Learning too much at once

When I first started learning about UX again, the amount of topics I wanted to learn overwhelmed me. Fortunately, the booming education technology industry has led to plenty of courses available online and for free. However, that same plethora made my head want to explode. Where would I start? How many could I have going on simultaneously? Should I dedicate time to reading up supplementary materials?

It was basically the breadth versus depth conundrum. Do I learn a lot but little about each, or build one first and slowly add in others? For beginners, both make sense. The former allows us to see the large picture while the latter lets us really get our hands dirty and actually create something of value.

Through my recent brief Coursera course on typography from CalArts, I relearned an old lesson. We should learn deeply about what we need to produce, and add in other skills as needed. In that way, I am truly exercising each skill I’m folding in.

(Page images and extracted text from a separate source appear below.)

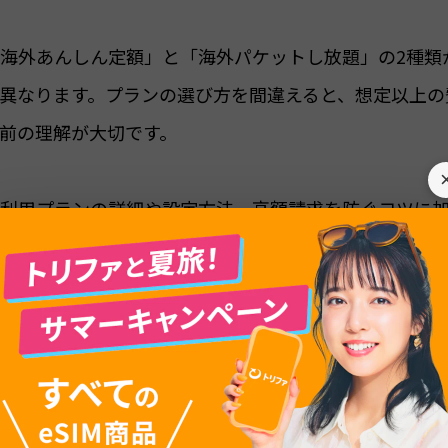
海外あんしん定額」と「海外パケットし放題」の2種類
異なります。プランの選び方を間違えると、想定以上の
前の理解が大切です。
利用プランの詳細や設定方法、高額請求を防ぐコツに
比較まで網羅的に解説します。出発前にぜひチェックして
目次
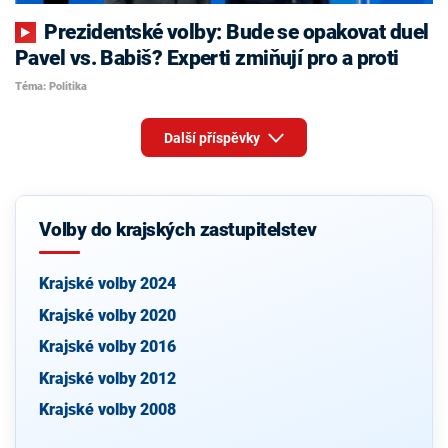
Prezidentské volby: Bude se opakovat duel
Pavel vs. Babiš? Experti zmiňují pro a proti
Téma: Politika
Další příspěvky
Volby do krajských zastupitelstev
Krajské volby 2024
Krajské volby 2020
Krajské volby 2016
Krajské volby 2012
Krajské volby 2008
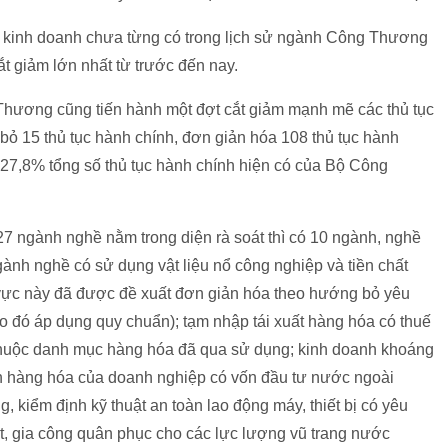
tư kinh doanh chưa từng có trong lịch sử ngành Công Thương
ắt giảm lớn nhất từ trước đến nay.
Thương cũng tiến hành một đợt cắt giảm mạnh mẽ các thủ tục
 bỏ 15 thủ tục hành chính, đơn giản hóa 108 thủ tục hành
 27,8% tổng số thủ tục hành chính hiện có của Bộ Công
27 ngành nghề nằm trong diện rà soát thì có 10 ngành, nghề
ành nghề có sử dụng vật liệu nổ công nghiệp và tiền chất
h vực này đã được đề xuất đơn giản hóa theo hướng bỏ yêu
ào đó áp dụng quy chuẩn); tạm nhập tái xuất hàng hóa có thuế
a thuộc danh mục hàng hóa đã qua sử dụng; kinh doanh khoáng
 hàng hóa của doanh nghiệp có vốn đầu tư nước ngoài
, kiểm định kỹ thuật an toàn lao động máy, thiết bị có yêu
t, gia công quân phục cho các lực lượng vũ trang nước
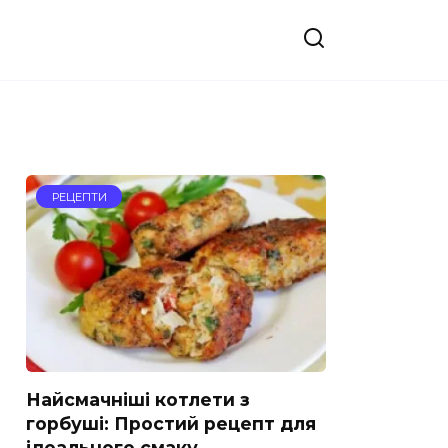
РЕЦЕПТИ
Найсмачніші котлети з
горбуші: Простий рецепт для
ідеального смаку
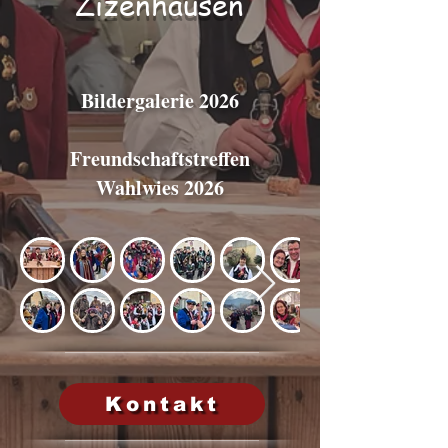
Zizenhausen
Bildergalerie 2026
Freundschaftstreffen
Wahlwies 2026
Kontakt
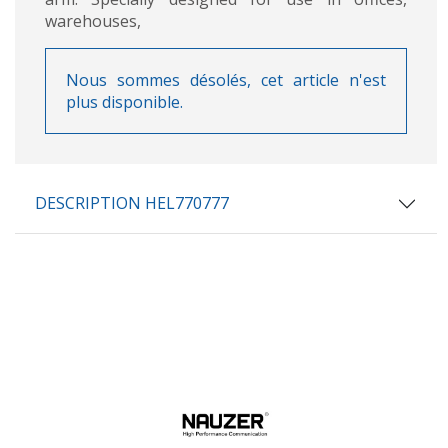
warehouses,
Nous sommes désolés, cet article n'est
plus disponible.
DESCRIPTION HEL770777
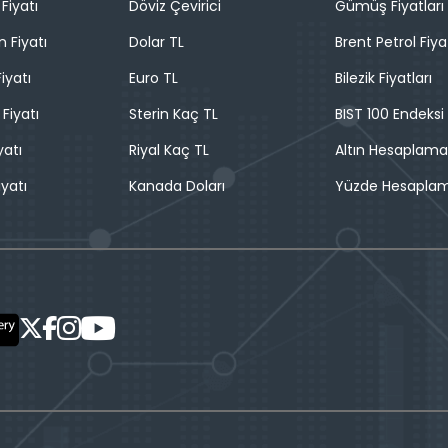
Fiyatı
Döviz Çevirici
Gümüş Fiyatları
n Fiyatı
Dolar TL
Brent Petrol Fiya
iyatı
Euro TL
Bilezik Fiyatları
 Fiyatı
Sterin Kaç TL
BIST 100 Endeksi
yatı
Riyal Kaç TL
Altın Hesaplama
iyatı
Kanada Doları
Yüzde Hesapla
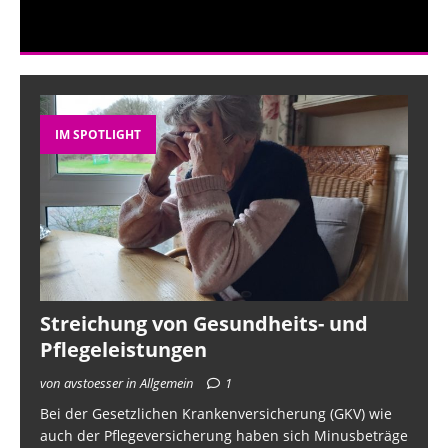
IM SPOTLIGHT
Streichung von Gesundheits- und
Pflegeleistungen
von avstoesser in Allgemein
1
Bei der Gesetzlichen Krankenversicherung (GKV) wie
auch der Pflegeversicherung haben sich Minusbeträge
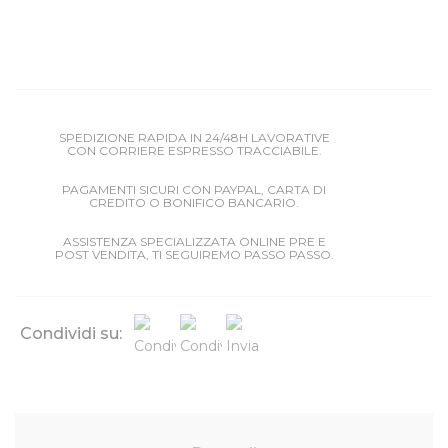
SPEDIZIONE RAPIDA IN 24/48H LAVORATIVE
CON CORRIERE ESPRESSO TRACCIABILE.
PAGAMENTI SICURI CON PAYPAL, CARTA DI
CREDITO O BONIFICO BANCARIO.
ASSISTENZA SPECIALIZZATA ONLINE PRE E
POST VENDITA, TI SEGUIREMO PASSO PASSO.
Condividi su:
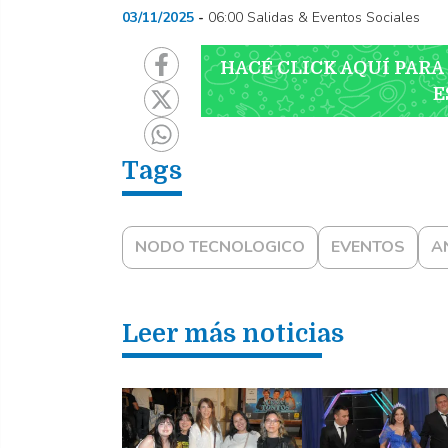
03/11/2025
06:00 Salidas & Eventos Sociales
HACÉ CLICK AQUÍ PARA
E
NODO TECNOLOGICO
EVENTOS
A
Leer más noticias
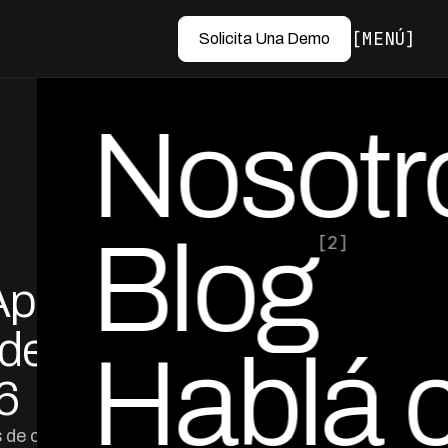
MENÚ
Solicita Una Demo
Nosotr
Blog
[2]
Apps
por Ed Escobar
Co-Founder & CEO
ades
Hablá 
6
s de cobranza en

For example, it would be an unwise use of time to focus weeks on typography while neglecting user research. However, now that it’s time to produce customer journey maps, while I put it on the backburner for processing, I can spend some time on typography to help me layout the information on the map easier through visual hierarchy and placement.

It’s a mix of depth and breadth. I will go deep first into one subject first, the one that will help me deliver soon. Then, as soon as I get enough to make a minimum viable product, I can spend a little time looking into other subjects that can enhance this product, before deciding on digging deeper into the first subject or shifting to another.

Refocusing, from negative to positive

On airplanes, people are always advised to help themselves before helping others. However, for people feeling down, one adage proclaims that by helping others first, we help ourselves.

Today, I experienced that, or a smidgen at least, as I haven’t helped others… yet.

Over the last two weeks, I have thrown myself into learning all I can about user experience and related domains. I spent hours finding material and then going through it all, taking notes, comparing notes, and synthesizing the information I discovered. As a result, I would like to say my research, for a beginner, isn’t that shabby. Nonetheless, when it came to producing tangible deliverables– such as personas, scenarios, and customer journey maps– I began to falter.

Visible progress

Suddenly, my mini-projects were condensed into small objects that could be judged. I began to be scared. I would spend hours again rereading and finding new articles to answer all the questions I had when going from theory into practice. What made so much sense earlier now left me with so many questions when having to reproduce it. So when it came to customer journey maps, a newer UX method to express pain points to everyone involved that I had never heard of, I froze. I was scared of failing miserably. I procrastinated… by reading everything and by doing nothing.

So as I mustered up courage today, I decided to distract myself temporarily by going one step ahead into prototyping and wireframing. As a visual designer, I loved this aspect and it’s what originally drew me into user experience and the web. There, in one of the UI courses, I was shown all these means of physical, simple, and quick to create prototypes to test, to simulate, and to build interaction. The key really wasn’t to make something sleek and robust, but merely a testing of ideas. Not any ideas, but ideas to help others.

Refocusing

As I got excited about that, about playing around with diverse solutions to best solve current frustrations and pains, the act of making customer journey maps no longer frightened me so. I know that the ultimate goal is to create stellar user experience, and learning how to make a customer journey map, no matter how mediocre at the outset, is necessary.

As I forgot about me and my possible failure, and realigned myself to think of all the benefits a user could have, I remembered what was important.

As one interviewee on the UX Intern talks about when beginning a project, we should ask ourselves:

How will we tell that we’ve made things better for the people we are designing this for?